§ **TASK**
Could you transcribe every record below exactly, leaving out any pictures?

RECORDS TO PROCESS: Begin

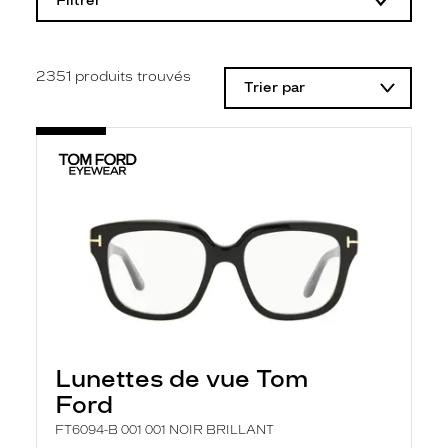
Filtrer
o
d
i
f
i
2351
produits trouvés
Trier par
c
a
t
i
o
n
d
'
u
n
f
i
l
t
r
e
l
Lunettes de vue Tom
a
n
Ford
c
e
FT6094-B 001 001 NOIR BRILLANT
a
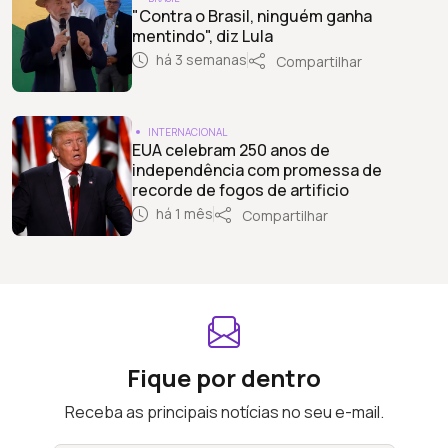
"Contra o Brasil, ninguém ganha
mentindo", diz Lula
há 3 semanas
Compartilhar
INTERNACIONAL
EUA celebram 250 anos de
independência com promessa de
recorde de fogos de artificio
há 1 mês
Compartilhar
Fique por dentro
Receba as principais notícias no seu e-mail.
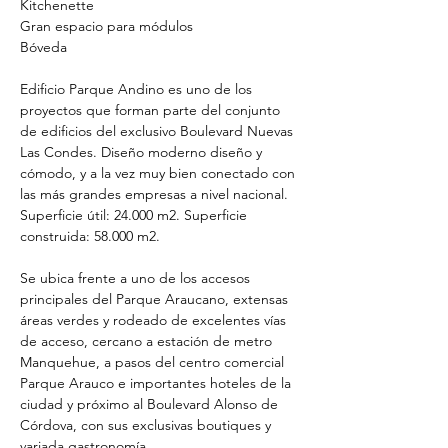
Kitchenette
Gran espacio para módulos 
Bóveda
Edificio Parque Andino es uno de los 
proyectos que forman parte del conjunto 
de edificios del exclusivo Boulevard Nuevas 
Las Condes. Diseño moderno diseño y 
cómodo, y a la vez muy bien conectado con 
las más grandes empresas a nivel nacional. 
Superficie útil: 24.000 m2. Superficie 
construida: 58.000 m2.
Se ubica frente a uno de los accesos 
principales del Parque Araucano, extensas 
áreas verdes y rodeado de excelentes vías 
de acceso, cercano a estación de metro 
Manquehue, a pasos del centro comercial 
Parque Arauco e importantes hoteles de la 
ciudad y próximo al Boulevard Alonso de 
Córdova, con sus exclusivas boutiques y 
variada gastronomía.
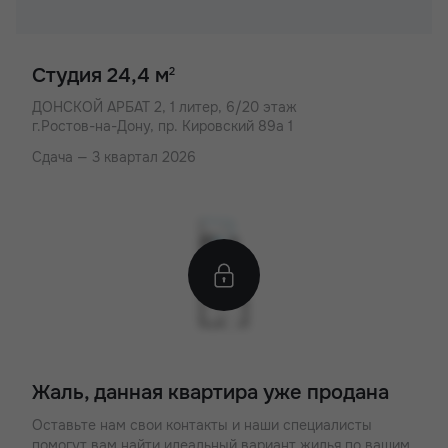
Студия 24,4 м
2
ДОНСКОЙ АРБАТ 2,
1 литер, 6/20 этаж
г.Ростов-на-Дону, пр. Кировский 89а 1
Сдача — 3 квартал 2026
Жаль, данная квартира уже продана
Оставьте нам свои контакты и наши специалисты
помогут вам найти идеальный вариант жилья по вашим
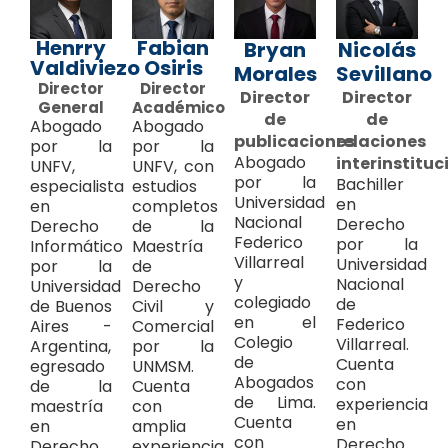
Henrry
Fabian
Bryan
Nicolás
Valdiviezo
Osiris
Morales
Sevillano
Director
Director
Director
Director
General
Académico
de
de
Abogado
Abogado
publicaciones
relaciones
por la
por la
Abogado
interinstituc
UNFV,
UNFV, con
por la
Bachiller
especialista
estudios
Universidad
en
en
completos
Nacional
Derecho
Derecho
de la
Federico
por la
Informático
Maestría
Villarreal
Universidad
por la
de
y
Nacional
Universidad
Derecho
colegiado
de
de Buenos
Civil y
en el
Federico
Aires -
Comercial
Colegio
Villarreal.
Argentina,
por la
de
Cuenta
egresado
UNMSM.
Abogados
con
de la
Cuenta
de Lima.
experiencia
maestría
con
Cuenta
en
en
amplia
con
Derecho
Derecho
experiencia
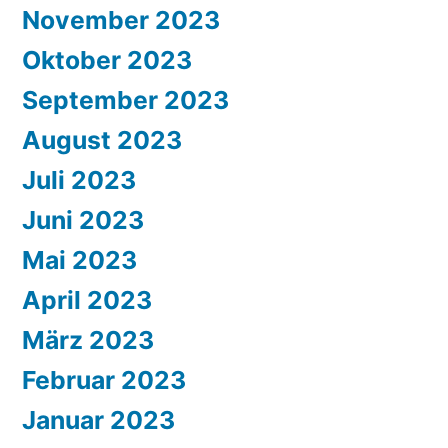
November 2023
Oktober 2023
September 2023
August 2023
Juli 2023
Juni 2023
Mai 2023
April 2023
März 2023
Februar 2023
Januar 2023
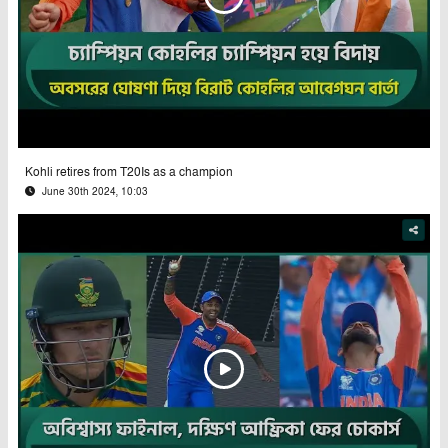
Kohli retires from T20Is as a champion
June 30th 2024, 10:03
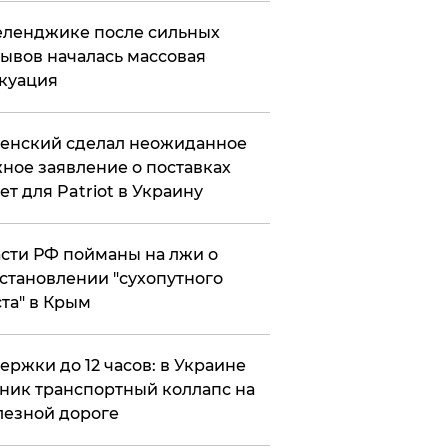
еленджике после сильных
ывов началась массовая
куация
енский сделал неожиданное
ное заявление о поставках
ет для Patriot в Украину
сти РФ пойманы на лжи о
становлении "сухопутного
та" в Крым
ержки до 12 часов: в Украине
ник транспортный коллапс на
езной дороге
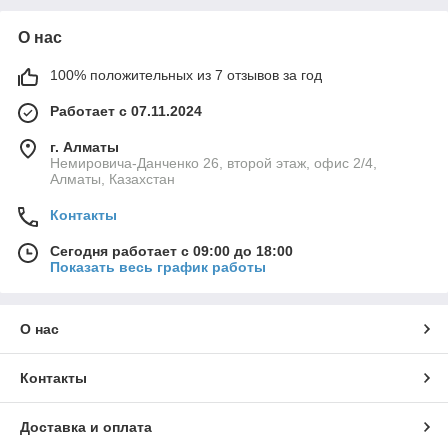
Переносные мойки высокого давления
О нас
Переносные мойки высокого давления особенно
100% положительных из 7 отзывов за год
востребованы там, где важна мобильность и возможность
работы в разных условиях. Они компактны, легко
Работает с 07.11.2024
транспортируются и подходят как для профессионального,
так и для бытового применения.
г. Алматы
Немировича-Данченко 26, второй этаж, офис 2/4,
Ключевые особенности:
Алматы, Казахстан
небольшой вес и удобство перемещения;
Контакты
простое подключение и быстрый запуск;
экономичный расход воды;
Сегодня работает с 09:00 до 18:00
Показать весь график работы
возможность работы в ограниченном пространстве;
универсальность использования.
Такие мойки высокого давления подходят для регулярной
О нас
эксплуатации на объектах различного типа.
Контакты
Мойки высокого давления PIT
Доставка и оплата
Мойки высокого давления PIT рассчитаны на стабильную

RECORDS TO PROCESS: End

§ **FINAL ANSWER**
Filtrer
o
d
i
f
i
2351
produits trouvés
Trier par
c
a
t
i
o
n
d
'
u
n
f
i
l
t
r
e
l
Lunettes de vue Tom
a
n
Ford
c
e
FT6094-B 001 001 NOIR BRILLANT
a
"Contra o Brasil, ninguém ganha
mentindo", diz Lula
há 3 semanas
Compartilhar
INTERNACIONAL
EUA celebram 250 anos de
independência com promessa de
recorde de fogos de artificio
há 1 mês
Compartilhar
Fique por dentro
Receba as principais notícias no seu e-mail.
Kitchenette
Gran espacio para módulos 
Bóveda
Edificio Parque Andino es uno de los 
proyectos que forman parte del conjunto 
de edificios del exclusivo Boulevard Nuevas 
Las Condes. Diseño moderno diseño y 
cómodo, y a la vez muy bien conectado con 
las más grandes empresas a nivel nacional. 
Superficie útil: 24.000 m2. Superficie 
construida: 58.000 m2.
Se ubica frente a uno de los accesos 
principales del Parque Araucano, extensas 
áreas verdes y rodeado de excelentes vías 
de acceso, cercano a estación de metro 
Manquehue, a pasos del centro comercial 
Parque Arauco e importantes hoteles de la 
ciudad y próximo al Boulevard Alonso de 
Córdova, con sus exclusivas boutiques y 
variada gastronomía.
Студия 24,4 м
2
ДОНСКОЙ АРБАТ 2,
1 литер, 6/20 этаж
г.Ростов-на-Дону, пр. Кировский 89а 1
Сдача — 3 квартал 2026
Жаль, данная квартира уже продана
Оставьте нам свои контакты и наши специалисты
помогут вам найти идеальный вариант жилья по вашим
Henrry
Fabian
Bryan
Nicolás
Valdiviezo
Osiris
Morales
Sevillano
Director
Director
Director
Director
General
Académico
de
de
Abogado
Abogado
publicaciones
relaciones
por la
por la
Abogado
interinstituc
UNFV,
UNFV, con
por la
Bachiller
especialista
estudios
Universidad
en
en
completos
Nacional
Derecho
Derecho
de la
Federico
por la
Informático
Maestría
Villarreal
Universidad
por la
de
y
Nacional
Universidad
Derecho
colegiado
de
de Buenos
Civil y
en el
Federico
Aires -
Comercial
Colegio
Villarreal.
Argentina,
por la
de
Cuenta
egresado
UNMSM.
Abogados
con
de la
Cuenta
de Lima.
experiencia
maestría
con
Cuenta
en
en
amplia
con
Derecho
Derecho
experiencia
November 2023
Oktober 2023
September 2023
August 2023
Juli 2023
Juni 2023
Mai 2023
April 2023
März 2023
Februar 2023
Januar 2023
Kohli retires from T20Is as a champion
June 30th 2024, 10:03
еленджике после сильных
ывов началась массовая
куация
енский сделал неожиданное
ное заявление о поставках
ет для Patriot в Украину
сти РФ пойманы на лжи о
становлении "сухопутного
та" в Крым
ержки до 12 часов: в Украине
ник транспортный коллапс на
езной дороге
Переносные мойки высокого давления
О нас
Переносные мойки высокого давления особенно
100% положительных из 7 отзывов за год
востребованы там, где важна мобильность и возможность
работы в разных условиях. Они компактны, легко
Работает с 07.11.2024
транспортируются и подходят как для профессионального,
так и для бытового применения.
г. Алматы
Немировича-Данченко 26, второй этаж, офис 2/4,
Ключевые особенности:
Алматы, Казахстан
небольшой вес и удобство перемещения;
Контакты
простое подключение и быстрый запуск;
экономичный расход воды;
Сегодня работает с 09:00 до 18:00
Показать весь график работы
возможность работы в ограниченном пространстве;
универсальность использования.
Такие мойки высокого давления подходят для регулярной
О нас
эксплуатации на объектах различного типа.
Контакты
Мойки высокого давления PIT
Доставка и оплата
Мойки высокого давления PIT рассчитаны на стабильную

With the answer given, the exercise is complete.